━━━━━ Task input ━━━━━
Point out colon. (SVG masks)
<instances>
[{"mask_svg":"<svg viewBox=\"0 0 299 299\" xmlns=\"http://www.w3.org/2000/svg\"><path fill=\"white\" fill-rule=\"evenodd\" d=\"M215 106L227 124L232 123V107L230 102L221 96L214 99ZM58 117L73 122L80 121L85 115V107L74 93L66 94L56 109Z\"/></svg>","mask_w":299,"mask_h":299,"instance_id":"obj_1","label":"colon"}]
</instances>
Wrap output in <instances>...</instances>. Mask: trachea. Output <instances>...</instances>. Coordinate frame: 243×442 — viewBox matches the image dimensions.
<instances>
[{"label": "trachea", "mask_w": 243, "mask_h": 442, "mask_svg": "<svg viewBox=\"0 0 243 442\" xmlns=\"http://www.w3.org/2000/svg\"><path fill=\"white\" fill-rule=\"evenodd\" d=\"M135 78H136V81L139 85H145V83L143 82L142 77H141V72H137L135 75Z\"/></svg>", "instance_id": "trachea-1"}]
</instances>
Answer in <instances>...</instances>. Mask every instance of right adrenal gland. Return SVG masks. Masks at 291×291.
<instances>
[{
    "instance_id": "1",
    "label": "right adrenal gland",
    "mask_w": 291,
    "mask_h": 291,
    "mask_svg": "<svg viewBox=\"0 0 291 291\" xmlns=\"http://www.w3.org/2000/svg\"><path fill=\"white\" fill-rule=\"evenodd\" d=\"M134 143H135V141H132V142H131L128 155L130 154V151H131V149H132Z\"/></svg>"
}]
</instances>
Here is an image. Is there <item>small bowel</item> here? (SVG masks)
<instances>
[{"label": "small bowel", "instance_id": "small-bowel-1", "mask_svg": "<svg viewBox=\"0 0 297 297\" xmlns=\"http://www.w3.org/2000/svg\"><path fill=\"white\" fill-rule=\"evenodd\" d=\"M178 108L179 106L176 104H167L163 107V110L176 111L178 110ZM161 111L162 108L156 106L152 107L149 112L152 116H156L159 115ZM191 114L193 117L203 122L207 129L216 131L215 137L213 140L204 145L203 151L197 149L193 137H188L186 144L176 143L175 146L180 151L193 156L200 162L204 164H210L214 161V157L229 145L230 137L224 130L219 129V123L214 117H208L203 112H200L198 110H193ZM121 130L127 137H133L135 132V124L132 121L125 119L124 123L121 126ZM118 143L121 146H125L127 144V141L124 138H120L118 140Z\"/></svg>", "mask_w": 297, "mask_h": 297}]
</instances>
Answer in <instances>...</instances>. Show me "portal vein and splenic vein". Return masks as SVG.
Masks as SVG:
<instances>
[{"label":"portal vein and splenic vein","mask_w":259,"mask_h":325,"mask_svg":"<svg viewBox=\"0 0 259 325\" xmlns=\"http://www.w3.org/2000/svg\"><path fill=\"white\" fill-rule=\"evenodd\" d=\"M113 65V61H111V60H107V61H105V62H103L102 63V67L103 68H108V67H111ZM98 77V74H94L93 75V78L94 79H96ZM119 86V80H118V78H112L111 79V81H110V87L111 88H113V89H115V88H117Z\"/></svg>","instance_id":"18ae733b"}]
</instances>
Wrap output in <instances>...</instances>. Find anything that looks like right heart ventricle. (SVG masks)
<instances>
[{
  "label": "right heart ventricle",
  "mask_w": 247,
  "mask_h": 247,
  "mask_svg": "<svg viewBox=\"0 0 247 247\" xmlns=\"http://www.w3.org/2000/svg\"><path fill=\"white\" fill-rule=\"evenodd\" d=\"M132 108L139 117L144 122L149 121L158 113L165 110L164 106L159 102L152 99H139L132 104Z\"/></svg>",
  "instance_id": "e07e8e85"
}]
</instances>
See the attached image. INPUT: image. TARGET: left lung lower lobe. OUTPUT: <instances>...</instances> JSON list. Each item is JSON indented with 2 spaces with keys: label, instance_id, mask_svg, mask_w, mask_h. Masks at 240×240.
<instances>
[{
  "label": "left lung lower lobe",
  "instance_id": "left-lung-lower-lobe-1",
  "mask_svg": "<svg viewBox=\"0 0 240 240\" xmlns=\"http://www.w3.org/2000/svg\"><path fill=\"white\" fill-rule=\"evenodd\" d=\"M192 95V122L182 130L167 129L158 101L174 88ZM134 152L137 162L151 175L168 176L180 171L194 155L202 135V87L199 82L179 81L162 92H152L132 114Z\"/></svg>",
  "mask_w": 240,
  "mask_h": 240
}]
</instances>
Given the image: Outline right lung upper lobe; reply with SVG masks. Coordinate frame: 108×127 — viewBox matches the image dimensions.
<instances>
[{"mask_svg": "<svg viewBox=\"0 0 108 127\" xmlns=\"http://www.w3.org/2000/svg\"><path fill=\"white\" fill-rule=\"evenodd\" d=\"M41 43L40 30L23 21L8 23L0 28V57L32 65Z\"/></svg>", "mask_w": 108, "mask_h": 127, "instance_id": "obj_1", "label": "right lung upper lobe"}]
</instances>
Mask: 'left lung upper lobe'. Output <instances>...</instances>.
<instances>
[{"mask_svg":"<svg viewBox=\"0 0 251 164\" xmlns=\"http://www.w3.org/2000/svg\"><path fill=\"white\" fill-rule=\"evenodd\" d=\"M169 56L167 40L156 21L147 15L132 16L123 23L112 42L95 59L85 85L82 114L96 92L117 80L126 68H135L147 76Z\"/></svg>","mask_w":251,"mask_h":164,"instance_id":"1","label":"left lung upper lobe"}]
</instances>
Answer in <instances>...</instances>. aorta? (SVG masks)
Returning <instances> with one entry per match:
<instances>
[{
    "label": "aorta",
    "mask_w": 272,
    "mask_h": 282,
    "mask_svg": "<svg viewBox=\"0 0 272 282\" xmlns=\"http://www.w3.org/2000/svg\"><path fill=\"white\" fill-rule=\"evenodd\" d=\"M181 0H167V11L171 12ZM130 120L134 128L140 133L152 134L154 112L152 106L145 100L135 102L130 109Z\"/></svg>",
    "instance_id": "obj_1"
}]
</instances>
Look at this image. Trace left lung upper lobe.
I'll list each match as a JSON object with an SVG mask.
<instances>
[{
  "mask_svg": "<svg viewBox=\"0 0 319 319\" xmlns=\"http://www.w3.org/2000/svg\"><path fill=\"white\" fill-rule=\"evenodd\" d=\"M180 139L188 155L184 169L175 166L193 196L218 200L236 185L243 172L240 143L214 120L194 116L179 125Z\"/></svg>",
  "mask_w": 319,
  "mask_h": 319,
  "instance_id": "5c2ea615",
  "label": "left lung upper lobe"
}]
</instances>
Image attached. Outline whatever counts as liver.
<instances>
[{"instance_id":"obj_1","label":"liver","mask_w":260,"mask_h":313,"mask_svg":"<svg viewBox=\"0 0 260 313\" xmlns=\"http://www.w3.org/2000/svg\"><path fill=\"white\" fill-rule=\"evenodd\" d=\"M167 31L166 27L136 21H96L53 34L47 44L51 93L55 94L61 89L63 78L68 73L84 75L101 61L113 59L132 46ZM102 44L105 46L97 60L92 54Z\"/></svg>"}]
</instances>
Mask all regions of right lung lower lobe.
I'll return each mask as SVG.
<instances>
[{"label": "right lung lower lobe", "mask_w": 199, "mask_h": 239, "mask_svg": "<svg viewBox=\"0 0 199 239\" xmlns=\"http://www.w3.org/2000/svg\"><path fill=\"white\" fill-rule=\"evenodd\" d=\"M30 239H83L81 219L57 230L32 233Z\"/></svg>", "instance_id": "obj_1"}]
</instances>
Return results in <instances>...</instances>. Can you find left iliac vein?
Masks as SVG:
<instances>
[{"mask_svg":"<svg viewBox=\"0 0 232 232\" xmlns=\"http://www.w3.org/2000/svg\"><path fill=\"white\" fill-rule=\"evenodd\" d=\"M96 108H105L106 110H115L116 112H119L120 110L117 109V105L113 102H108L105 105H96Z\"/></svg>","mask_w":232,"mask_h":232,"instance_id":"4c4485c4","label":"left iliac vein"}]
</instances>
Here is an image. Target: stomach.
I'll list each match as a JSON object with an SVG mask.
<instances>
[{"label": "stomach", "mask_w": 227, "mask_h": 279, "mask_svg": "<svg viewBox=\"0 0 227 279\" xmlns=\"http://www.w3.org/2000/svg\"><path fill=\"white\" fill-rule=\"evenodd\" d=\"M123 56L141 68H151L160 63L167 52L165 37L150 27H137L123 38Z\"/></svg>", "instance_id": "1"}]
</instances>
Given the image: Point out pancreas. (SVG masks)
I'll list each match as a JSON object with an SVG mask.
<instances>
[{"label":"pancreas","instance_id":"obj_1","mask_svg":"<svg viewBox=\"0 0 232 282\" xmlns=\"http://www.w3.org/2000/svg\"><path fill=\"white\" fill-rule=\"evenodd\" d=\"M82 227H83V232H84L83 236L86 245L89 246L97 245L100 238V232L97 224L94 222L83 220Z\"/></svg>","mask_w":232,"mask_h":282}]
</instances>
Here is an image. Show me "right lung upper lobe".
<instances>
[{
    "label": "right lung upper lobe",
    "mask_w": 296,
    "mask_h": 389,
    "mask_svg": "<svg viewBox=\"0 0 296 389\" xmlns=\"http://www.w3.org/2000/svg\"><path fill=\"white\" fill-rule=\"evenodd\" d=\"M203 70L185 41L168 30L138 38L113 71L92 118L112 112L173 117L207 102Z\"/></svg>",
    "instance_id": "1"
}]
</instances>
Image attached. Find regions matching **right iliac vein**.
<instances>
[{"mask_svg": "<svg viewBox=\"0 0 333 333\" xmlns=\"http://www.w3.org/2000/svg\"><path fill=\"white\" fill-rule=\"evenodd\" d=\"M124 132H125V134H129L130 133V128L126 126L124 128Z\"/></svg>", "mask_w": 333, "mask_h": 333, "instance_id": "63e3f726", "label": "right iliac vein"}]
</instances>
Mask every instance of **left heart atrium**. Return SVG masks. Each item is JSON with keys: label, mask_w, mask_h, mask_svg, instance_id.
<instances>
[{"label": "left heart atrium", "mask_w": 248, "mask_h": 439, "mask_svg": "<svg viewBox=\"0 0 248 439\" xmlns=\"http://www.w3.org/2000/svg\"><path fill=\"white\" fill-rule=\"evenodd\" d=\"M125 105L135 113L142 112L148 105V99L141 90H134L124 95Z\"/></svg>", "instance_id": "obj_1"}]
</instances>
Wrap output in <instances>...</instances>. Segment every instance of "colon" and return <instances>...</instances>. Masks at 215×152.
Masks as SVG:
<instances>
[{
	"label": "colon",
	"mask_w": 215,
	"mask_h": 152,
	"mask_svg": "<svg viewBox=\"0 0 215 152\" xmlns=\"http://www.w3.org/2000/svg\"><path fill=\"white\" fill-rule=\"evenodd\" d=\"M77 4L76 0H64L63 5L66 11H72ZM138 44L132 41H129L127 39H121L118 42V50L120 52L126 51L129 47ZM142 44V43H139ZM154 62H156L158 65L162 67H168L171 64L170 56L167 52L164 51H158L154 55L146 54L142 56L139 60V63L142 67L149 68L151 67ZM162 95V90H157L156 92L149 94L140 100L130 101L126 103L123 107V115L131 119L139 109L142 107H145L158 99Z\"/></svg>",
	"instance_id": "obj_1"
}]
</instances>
━━━━━
__Problem details__: Every line from the one containing "Image attached. Find" through the end of the material above should be retyped exactly; please include nothing else.

__Written answer__:
Image attached. Find regions matching **right iliac vein**.
<instances>
[{"mask_svg": "<svg viewBox=\"0 0 333 333\" xmlns=\"http://www.w3.org/2000/svg\"><path fill=\"white\" fill-rule=\"evenodd\" d=\"M124 132H125V134H129L130 133V128L126 126L124 128Z\"/></svg>", "mask_w": 333, "mask_h": 333, "instance_id": "63e3f726", "label": "right iliac vein"}]
</instances>
Mask every instance of **left heart atrium**. Return SVG masks. Each item is JSON with keys: label, mask_w, mask_h, mask_svg, instance_id.
<instances>
[{"label": "left heart atrium", "mask_w": 248, "mask_h": 439, "mask_svg": "<svg viewBox=\"0 0 248 439\" xmlns=\"http://www.w3.org/2000/svg\"><path fill=\"white\" fill-rule=\"evenodd\" d=\"M125 105L135 113L142 112L148 105V99L141 90H134L124 95Z\"/></svg>", "instance_id": "obj_1"}]
</instances>
Wrap output in <instances>...</instances>. Segment every instance of "colon" and return <instances>...</instances>. Masks at 215×152.
Masks as SVG:
<instances>
[{
	"label": "colon",
	"mask_w": 215,
	"mask_h": 152,
	"mask_svg": "<svg viewBox=\"0 0 215 152\" xmlns=\"http://www.w3.org/2000/svg\"><path fill=\"white\" fill-rule=\"evenodd\" d=\"M77 4L76 0H64L63 5L66 11H72ZM138 44L132 41H129L127 39H121L118 42V50L120 52L126 51L129 47ZM142 44V43H139ZM154 62H156L158 65L162 67H168L171 64L170 56L167 52L164 51H158L154 55L146 54L142 56L139 60V63L142 67L149 68L151 67ZM162 95V90H157L156 92L149 94L140 100L130 101L126 103L123 107V115L131 119L139 109L142 107H145L158 99Z\"/></svg>",
	"instance_id": "obj_1"
}]
</instances>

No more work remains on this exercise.